A toda esta história não e alheia a tendência chinesa em matéria de vídeos online. A China tem cerca de 830 milhões de utilizadores de Internet e mais de 70 por cento deles usam agora aplicativos de vídeo curto ou streaming ao vivo - o setor de vídeos curtos deverá ultrapassar 4,4 mil milhões de euros em 2020, explica o Washington Post.
E para atrair mais tráfego, essas aplicações, como o TikTok, Kuaishou e Vigo Vídeo procuram estrelas pop, artistas e grandes nomes de outros media. Ou histórias e protagonistas surpreendentes como Shen Wei.
Desde 17 de março que o nome "Shen Wei" liderou no mecanismo de busca chinês Baidu, e os posts do Weibo relacionados ao #VagrantMaster foram lidos por dezenas de milhões.
Todas as manhãs quando abria a porta de um escritório abandonado onde vivia, Shen já tinha uma multidão à sua espera. E sempre que abria a boca, dezenas de telemóveis e câmaras eram empunhadas para gravar e não perder uma palavra.
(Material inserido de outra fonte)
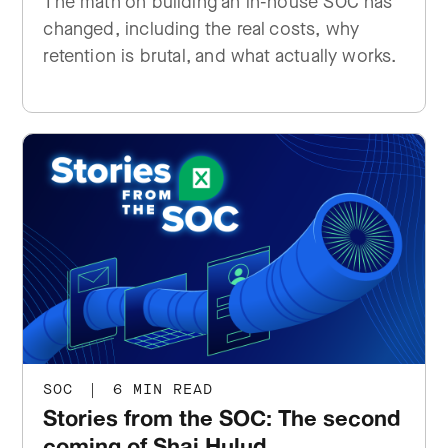
The math on building an in-house SOC has
changed, including the real costs, why
retention is brutal, and what actually works.
SOC
|
6 MIN READ
Stories from the SOC: The second
coming of Shai Hulud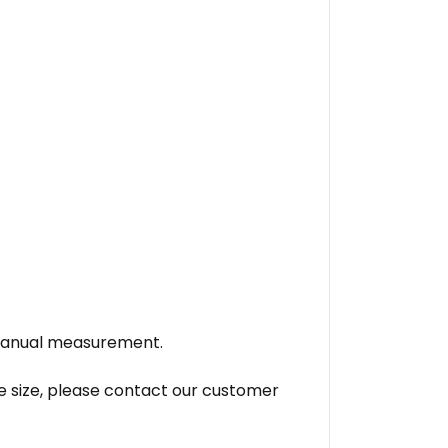
o manual measurement.
se size, please contact our customer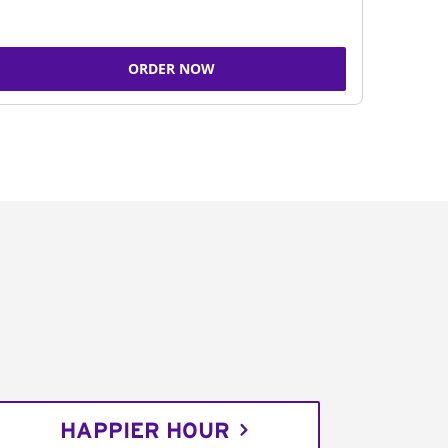
ORDER NOW
HAPPIER HOUR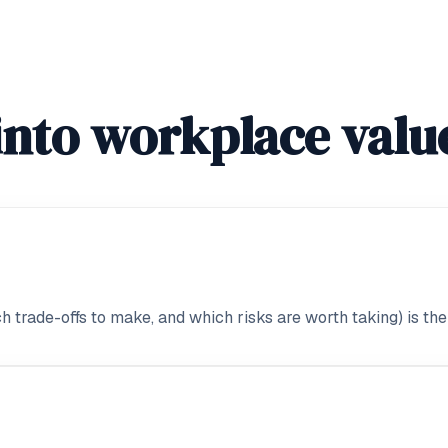
into workplace valu
 trade-offs to make, and which risks are worth taking) is the 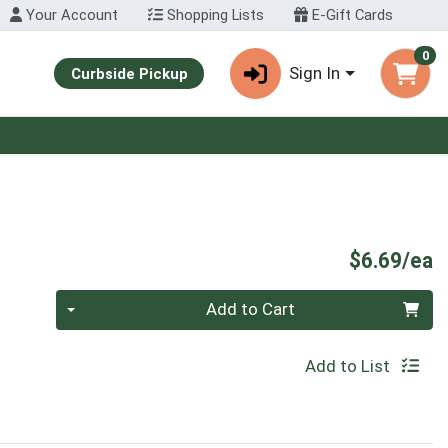
Your Account
Shopping Lists
E-Gift Cards
0
Sign In
Curbside Pickup
P
$6.69/ea
Quantity 0
Add to Cart
Add to List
Mal terminasse uma citação, era presenteado com aplausos e mais aplausos como se estivesse numa sala de espectáculos.
"Sei que me estão a tratar como a um macaco. Ninguém me veio ver com o coração puro. Fazem isto por dinheiro", chegou a lamentar-se. E a verdade é que logo surgiram pessoas que se quiseram aproveitar da situação: uma mulher que dizia ser sua namorada atraiu 400 mil seguidores em quatro dias depois de criar uma conta no TikTo; um jovem desempregado, que dizia ser seu filho, tornou-se um convidado regular em canais populares de transmissão ao vivo; um pedaço de papel com 10 palavras escritas por Shen foi vendido por mais de 11,5 mil euros num leilão online.
Os grandes media também viram o potencial e foram à procura da história de Shen. Descobriram que nasceu numa família relativamente abastada da cidade de Chengdu. Esteve entre a primeira geração de chineses após a Revolução Cultural que entrou na universidade, segundo contou o Diário Económico de Chengdu. Quando terminou o curso, trabalhou como auditor num departamento do governo distrital de Xangai.
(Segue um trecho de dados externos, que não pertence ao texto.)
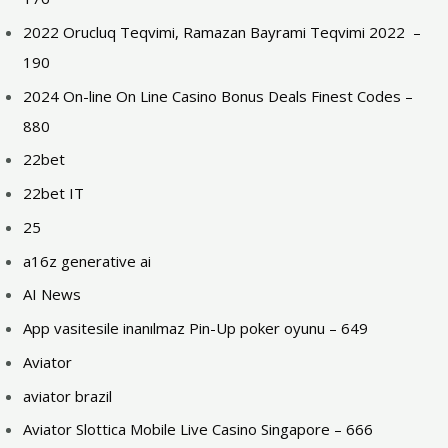
2022 Orucluq Teqvimi, Ramazan Bayrami Teqvimi 2022 ️ –
190
2024 On-line On Line Casino Bonus Deals Finest Codes –
880
22bet
22bet IT
25
a16z generative ai
AI News
App vasitesile inanılmaz Pin-Up poker oyunu – 649
Aviator
aviator brazil
Aviator Slottica Mobile Live Casino Singapore – 666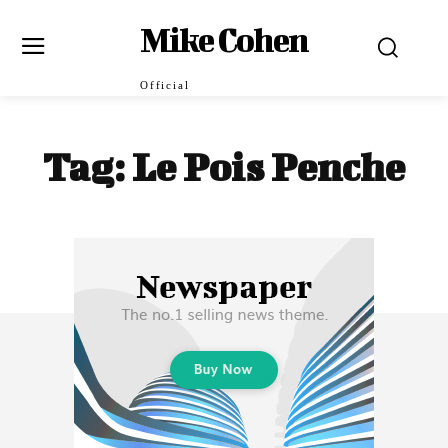
Mike Cohen
Official
Tag:
Le Pois Penche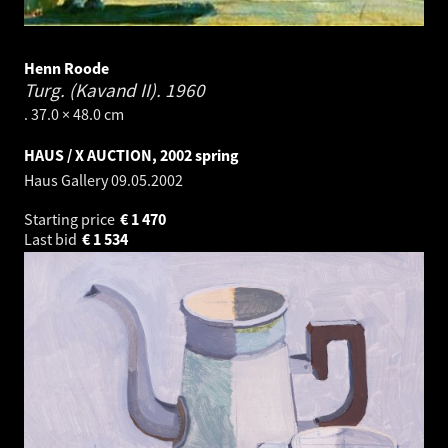
Henn Roode
Turg. (Kavand II).
1960
. 37.0 × 48.0 cm
HAUS / X AUCTION, 2002 spring
Haus Gallery
09.05.2002
Starting price
€
1 470
Last bid
€
1 534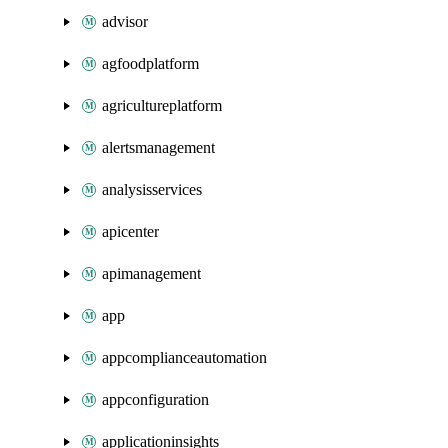
advisor
agfoodplatform
agricultureplatform
alertsmanagement
analysisservices
apicenter
apimanagement
app
appcomplianceautomation
appconfiguration
applicationinsights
Mas o seu comportamento "anormal" - que passava por exemplo por apanhar papéis nos contentores do lixo e dos pontos de reciclagem - levou a que fosse despedido. Foi hospitalizado duas vezes e, em 1995 decidiu viver, como um homem do lixo.
"Estava destinado a ser o homem do lixo. Admiro Gandhi e quero viver uma vida ascética como ele", disse Shen ao Red Star News.